I've been mulling over an appropriately frugal topic all day, but have been stymied by the fact that I've been swooning over the meal I produced last night. It's been a long time since I cooked anything that good. And I suppose it was frugal, since, in a restaurant, what I cooked would have cost at least $20.00/person. Probably more.
What I made wasn't all that hard, but you, my far-flung readers, may not be able to get one of the ingredients. You'll know it when I get to it.
My dear children seldom reside chez nous, so when they are at home, I go into a frenzy of cooking. Dear Lucy Marmalade had her beloved shrimp and corn soup for 2 days. Then Frugal Son returned from France and we had a big pot of gumbo (not up to my usual standards, I'm afraid). One day remained, before both kids went off to their jobs as Residence Assistants at the Advance Program, at the site of their beloved high school, Louisiana School of Math, Science, and the Arts.

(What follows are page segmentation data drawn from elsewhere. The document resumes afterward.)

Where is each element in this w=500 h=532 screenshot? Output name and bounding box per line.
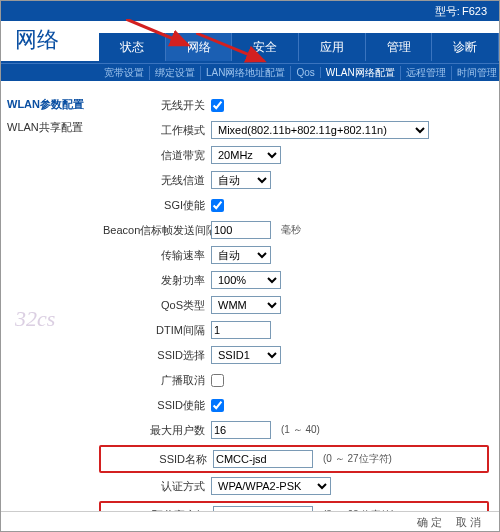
sgi-checkbox[interactable]: [211, 199, 224, 212]
beacon-label: Beacon信标帧发送间隔: [103, 223, 211, 238]
ch-label: 无线信道: [103, 173, 211, 188]
sub-qos[interactable]: Qos: [291, 67, 320, 78]
highlight-ssid: SSID名称(0 ～ 27位字符): [99, 445, 489, 473]
maxu-label: 最大用户数: [103, 423, 211, 438]
ssid-en-label: SSID使能: [103, 398, 211, 413]
tab-security[interactable]: 安全: [232, 33, 299, 61]
ssid-sel[interactable]: SSID1: [211, 346, 281, 364]
cancel-button[interactable]: 取 消: [456, 515, 481, 530]
ssid-name-input[interactable]: [213, 450, 313, 468]
model-label: 型号:: [435, 4, 460, 19]
tab-manage[interactable]: 管理: [366, 33, 433, 61]
highlight-psk: WPA预共享密钥(8 ～ 63 位字符): [99, 501, 489, 511]
maxu-note: (1 ～ 40): [281, 423, 320, 437]
psk-label: WPA预共享密钥: [105, 508, 213, 512]
qos-select[interactable]: WMM: [211, 296, 281, 314]
sub-bind[interactable]: 绑定设置: [150, 66, 201, 80]
maxu-input[interactable]: [211, 421, 271, 439]
ssid-en-checkbox[interactable]: [211, 399, 224, 412]
ssid-name-label: SSID名称: [105, 452, 213, 467]
model-bar: 型号: F623: [1, 1, 499, 21]
form-panel: 无线开关 工作模式Mixed(802.11b+802.11g+802.11n) …: [99, 81, 499, 511]
qos-label: QoS类型: [103, 298, 211, 313]
sub-time[interactable]: 时间管理: [452, 66, 500, 80]
sidebar-item-wlan-share[interactable]: WLAN共享配置: [1, 116, 99, 139]
sub-broadband[interactable]: 宽带设置: [99, 66, 150, 80]
psk-note: (8 ～ 63 位字符): [323, 508, 395, 511]
sub-tabs: 宽带设置 绑定设置 LAN网络地址配置 Qos WLAN网络配置 远程管理 时间…: [1, 63, 499, 81]
ssid-name-note: (0 ～ 27位字符): [323, 452, 392, 466]
tab-app[interactable]: 应用: [299, 33, 366, 61]
header: 网络 状态 网络 安全 应用 管理 诊断: [1, 21, 499, 63]
tab-diag[interactable]: 诊断: [432, 33, 499, 61]
psk-input[interactable]: [213, 506, 313, 511]
mode-select[interactable]: Mixed(802.11b+802.11g+802.11n): [211, 121, 429, 139]
sgi-label: SGI使能: [103, 198, 211, 213]
ssid-sel-label: SSID选择: [103, 348, 211, 363]
dtim-label: DTIM间隔: [103, 323, 211, 338]
auth-select[interactable]: WPA/WPA2-PSK: [211, 477, 331, 495]
beacon-input[interactable]: [211, 221, 271, 239]
power-label: 发射功率: [103, 273, 211, 288]
model-value: F623: [462, 5, 487, 17]
ch-select[interactable]: 自动: [211, 171, 271, 189]
wifi-switch-checkbox[interactable]: [211, 99, 224, 112]
bw-label: 信道带宽: [103, 148, 211, 163]
rate-select[interactable]: 自动: [211, 246, 271, 264]
mode-label: 工作模式: [103, 123, 211, 138]
sub-wlan[interactable]: WLAN网络配置: [321, 66, 401, 80]
power-select[interactable]: 100%: [211, 271, 281, 289]
bcast-checkbox[interactable]: [211, 374, 224, 387]
sub-lan[interactable]: LAN网络地址配置: [201, 66, 291, 80]
beacon-unit: 毫秒: [281, 223, 301, 237]
ok-button[interactable]: 确 定: [417, 515, 442, 530]
main-tabs: 状态 网络 安全 应用 管理 诊断: [99, 33, 499, 61]
wifi-switch-label: 无线开关: [103, 98, 211, 113]
sidebar-item-wlan-params[interactable]: WLAN参数配置: [1, 93, 99, 116]
tab-status[interactable]: 状态: [99, 33, 166, 61]
rate-label: 传输速率: [103, 248, 211, 263]
footer-bar: 确 定 取 消: [1, 511, 499, 532]
dtim-input[interactable]: [211, 321, 271, 339]
sidebar: WLAN参数配置 WLAN共享配置: [1, 81, 99, 511]
bw-select[interactable]: 20MHz: [211, 146, 281, 164]
tab-network[interactable]: 网络: [166, 33, 233, 61]
sub-remote[interactable]: 远程管理: [401, 66, 452, 80]
bcast-label: 广播取消: [103, 373, 211, 388]
auth-label: 认证方式: [103, 479, 211, 494]
page-title: 网络: [1, 25, 99, 61]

What to cook for their last night at home, after so few? Also, in spite of the many virtues of the school, the food is pretty bad. I happened to see a small piece of TASSO REDUCED FOR QUICK SALE.

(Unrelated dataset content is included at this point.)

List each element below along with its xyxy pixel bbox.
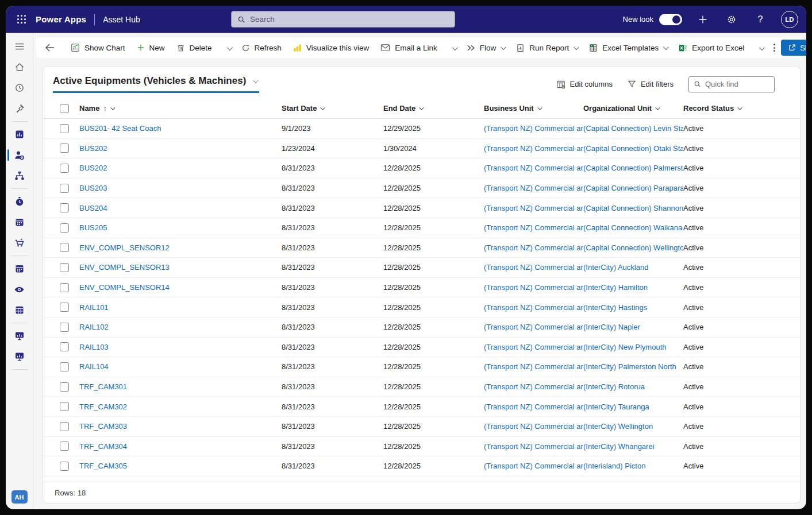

KARMA. I realized that I could make a recipe I jotted down from a library copy of Susan Spicer's cookbook. Spicer, who is now a consultant for the show Treme, and was written about in the Wall Street Journal recently, owns the restaurant Bayona.

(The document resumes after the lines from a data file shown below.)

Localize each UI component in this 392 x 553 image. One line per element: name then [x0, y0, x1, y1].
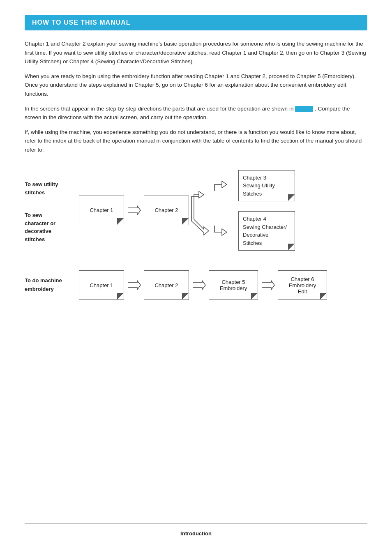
diagram1-labels: To sew utility stitches To sew character… [25, 174, 77, 247]
diagram2-ch1-box: Chapter 1 [79, 270, 124, 300]
footer: Introduction [25, 523, 367, 537]
ch6-line1: Chapter 6 [289, 276, 316, 282]
ch6-line2: Embroidery [289, 282, 316, 288]
arrow1-svg [127, 204, 141, 217]
paragraph-1: Chapter 1 and Chapter 2 explain your sew… [25, 39, 367, 66]
ch4-box: Chapter 4 Sewing Character/ Decorative S… [238, 211, 295, 251]
diagram1-ch2-label: Chapter 2 [154, 207, 178, 213]
branch-upper: Chapter 3 Sewing Utility Stitches [214, 170, 295, 202]
ch3-box: Chapter 3 Sewing Utility Stitches [238, 170, 295, 202]
paragraph-4: If, while using the machine, you experie… [25, 128, 367, 154]
diagram2-ch2-box: Chapter 2 [144, 270, 189, 300]
ch4-line3: Decorative [243, 231, 287, 239]
branch-lower-arrow [214, 225, 235, 237]
branch-upper-arrow [214, 180, 235, 192]
dog-ear-2 [182, 218, 189, 225]
paragraph-2: When you are ready to begin using the em… [25, 72, 367, 99]
dog-ear-d2-2 [182, 293, 189, 300]
page: HOW TO USE THIS MANUAL Chapter 1 and Cha… [0, 0, 392, 553]
label-sew-utility: To sew utility stitches [25, 174, 77, 196]
ch3-line2: Sewing Utility [243, 182, 275, 190]
diagram2: To do machine embroidery Chapter 1 Chapt… [25, 270, 367, 300]
header-bar: HOW TO USE THIS MANUAL [25, 15, 367, 30]
arrow1 [127, 204, 141, 217]
paragraph-3: In the screens that appear in the step-b… [25, 104, 367, 122]
diag-arrows-svg [190, 180, 213, 241]
arrow4 [261, 279, 275, 291]
dog-ear-ch4 [288, 244, 295, 250]
footer-label: Introduction [180, 530, 212, 537]
branch-lower: Chapter 4 Sewing Character/ Decorative S… [214, 211, 295, 251]
arrow4-svg [261, 279, 275, 291]
ch5-line2: Embroidery [220, 285, 247, 291]
diagram1-ch1-box: Chapter 1 [79, 196, 124, 225]
dog-ear-d2-1 [117, 293, 124, 300]
arrow3-svg [191, 279, 206, 291]
diagram1-ch1-label: Chapter 1 [90, 207, 113, 213]
ch4-line1: Chapter 4 [243, 215, 287, 223]
label-sew-character: To sew character or decorative stitches [25, 211, 77, 247]
arrow2 [127, 279, 141, 291]
diagram2-label: To do machine embroidery [25, 276, 77, 294]
diagram2-ch1-label: Chapter 1 [90, 282, 113, 288]
highlight-swatch [295, 106, 313, 112]
arrow2-svg [127, 279, 141, 291]
paragraph-3-part1: In the screens that appear in the step-b… [25, 106, 293, 112]
ch3-line3: Stitches [243, 190, 275, 198]
ch5-line1: Chapter 5 [220, 279, 247, 285]
dog-ear-d2-5 [251, 293, 258, 300]
dog-ear-1 [117, 218, 124, 225]
diag-arrows [190, 180, 213, 241]
right-boxes: Chapter 3 Sewing Utility Stitches [214, 170, 295, 251]
ch4-line2: Sewing Character/ [243, 223, 287, 231]
diagram2-ch2-label: Chapter 2 [154, 282, 178, 288]
dog-ear-ch3 [288, 194, 295, 201]
diagram1-ch2-box: Chapter 2 [144, 196, 189, 225]
arrow3 [191, 279, 206, 291]
diagram2-ch6-box: Chapter 6 Embroidery Edit [278, 270, 327, 300]
diagram1: To sew utility stitches To sew character… [25, 170, 367, 251]
ch3-line1: Chapter 3 [243, 174, 275, 182]
ch4-line4: Stitches [243, 239, 287, 247]
page-title: HOW TO USE THIS MANUAL [32, 19, 360, 26]
dog-ear-d2-6 [320, 293, 327, 300]
diagram2-ch5-box: Chapter 5 Embroidery [209, 270, 258, 300]
diagrams-section: To sew utility stitches To sew character… [25, 170, 367, 300]
ch6-line3: Edit [289, 288, 316, 295]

Since I jotted the recipe down, I don't have proportions. The dish is shrimp in tasso cream sauce on cheese and pepper grit cakes. Wow! That sounds fancy and too hard for mere mortals. Not so.
First, for the grits, I subbed polenta, which I made in the slow cooker. I mixed in cheddar and canned roasted peppers when it was done (leaving out milk, home-roasted poblanos, etc). I couldn't make the cakes because I goofed and added too much water to the polenta. It was still good.
The tasso cream sauce called for a roux with onion, green onion, celery (none of which I had, so I used leeks), with cream (used evaporated milk instead). Oh-and a little shrimp stock, which I also didn't have, since I was using frozen shrimp. Then I added the strips of the tasso.
Shrimp-frozen I hardly ever use frozen, but there was a price war when a new grocery opened and frozen largish-size shrimp were $3.00/lb. (I know, I know, but we won't be having shrimp much longer [BP], and it won't be cheap, so don't be jealous.)
So--a beautiful pool of polenta, with another beautiful pool of shrimp in sauce, with plain garden greens on the side to ward off the crise de foie that can come from such rich food.
The dinner itself was very pleasant, except that Frugal Son passed out from jet-lag exhaustion right as we were setting the table. His place was taken by a friend of his (who keeps saying we adopted him), who had a similar dish at a fancy restaurant in honor of his college graduation. He said ours was AS GOOD!
We saved a plate for Frugal Son, who staggered in after we finished.
No pics; we ate it all up.
Frugal Point: The food was great, the company was good, Frugal Son's collapse was accommodated, as was the presence of an unexpected guest, the cost was low.
As for Susan Spicer, here's her book:
The recipe I made isn't included in the Search Inside feature, but look how cheaply you can get a used copy ($7.50). I may buy one myself. There are lot of goodies in the book.
Do you cook anything that makes you swoon?